— Нет же! Нет! — с горечью воскликнула Пушкарева. — Не то!
— Тогда конкретнее, пожалуйста, — сухо попросил оперуполномоченный.
— Если бы он узнал, что я… что у меня… — не решается она, но все же договаривает: — Что я была любовницей Ивана Васильевича…
От подобного признания Кромов слегка ошалел. У него вырывается непроизвольное:
— Вы?!. Та-ак…
— Да-а, — утрачивая решительность, выдыхает женщина. — Все четыре года работы… Случилось это, когда мы ездили на теплоходе… Профком откупил «Москву», отдыхали на острове…
Кромов понял, что сейчас его будут посвящать в тайны Мадридского двора, и, едва сдерживая неприязнь, перебил Пушкареву:
— Не нужно… Объясните, почему вы писали клеветнические письма и сообщали мужу Мозжейкиной всякие мерзости по телефону?
— Письма?
Вопрос этот прозвучал с такой неподдельной искренностью, что стало ясно — писем она не писала. От этого соображения Кромову не сделалось легче, и он повторил:
— Для чего вы звонили?
— Я не хотела… Не хотела… Но если бы Виктор узнал…
— При чем здесь ваш муж?
Пушкарева заморгала мелко-мелко, стараясь удержать выступившие в уголках глаз слезинки. Кромов догадался, в чем дело. Очищающие слезы грозили превратиться в грязноватые потеки туши, которые, конечно же, не сделают лицо привлекательнее.

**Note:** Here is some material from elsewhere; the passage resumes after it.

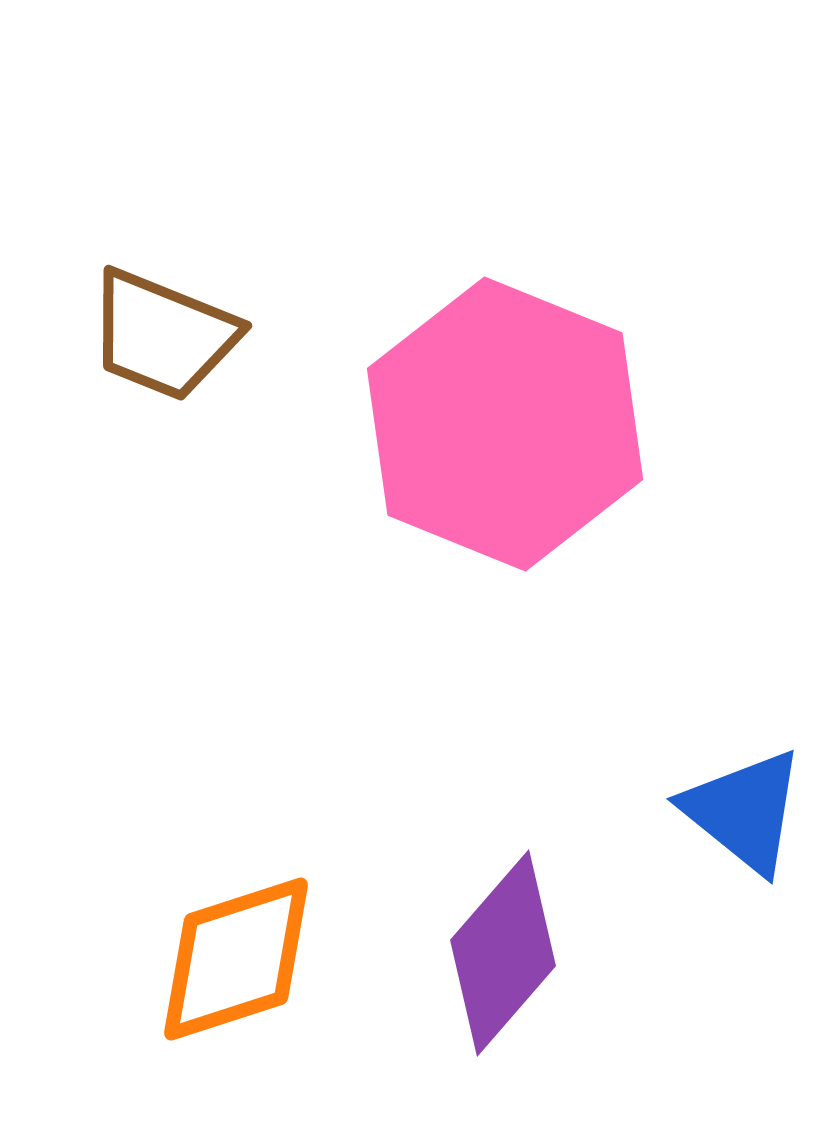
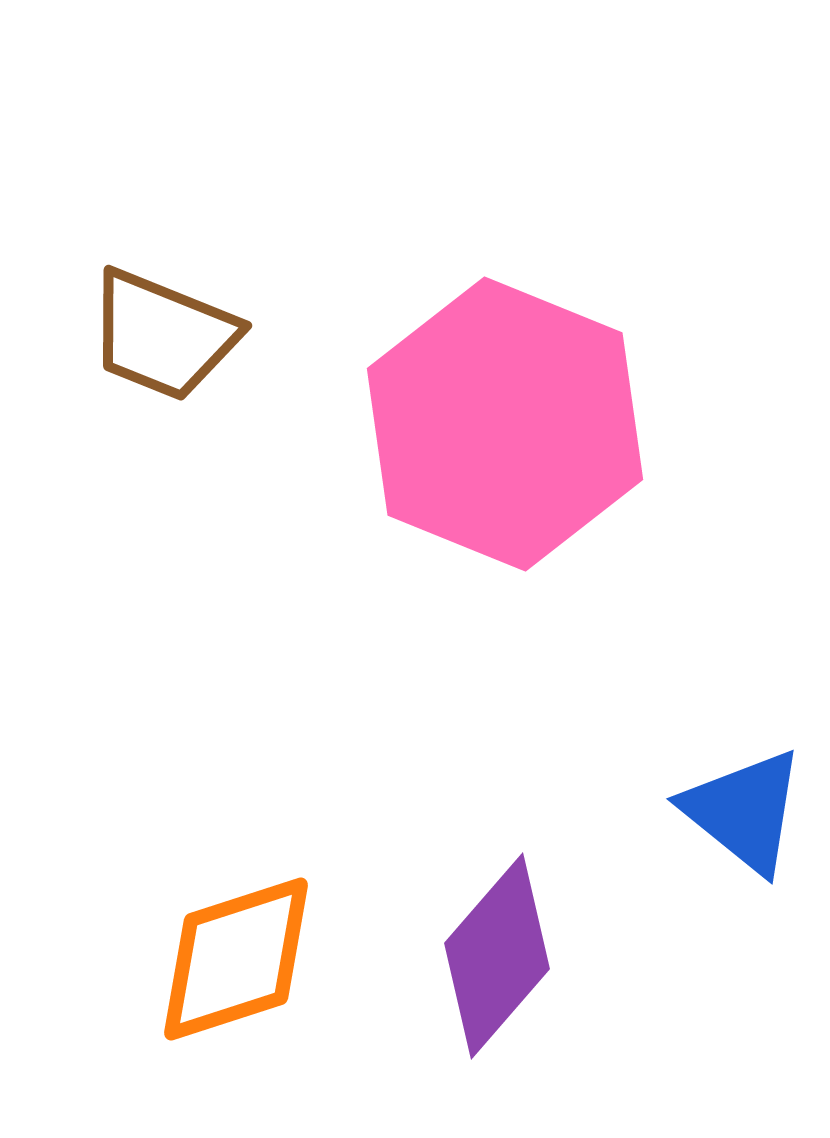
purple diamond: moved 6 px left, 3 px down
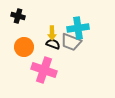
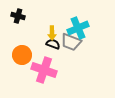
cyan cross: rotated 15 degrees counterclockwise
orange circle: moved 2 px left, 8 px down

— Он звонил… угрожал рассказать мужу, — наконец выговорила Татьяна Эдуардовна.
Сохраняя остатки терпения, Кромов спокойно уточнил:
— Кто — он?
— Не знаю, — опустившимся голосом сказала Пушкарева. — Но он знает все!.. Где мы с Иваном Васильевичем встречались, где у него дача, когда и куда ездили по путевкам выходного дня… Даже в каких гостиницах жили… Все, все… Это страшно, я все время боюсь…
Кромов помолчал, давая собеседнице возможность успокоиться, проговорил:
— Насколько я понял из ваших признаний, Мозжейкина никогда не находилась с директором фабрики в близких отношениях… Вы же длительное время были его любовницей…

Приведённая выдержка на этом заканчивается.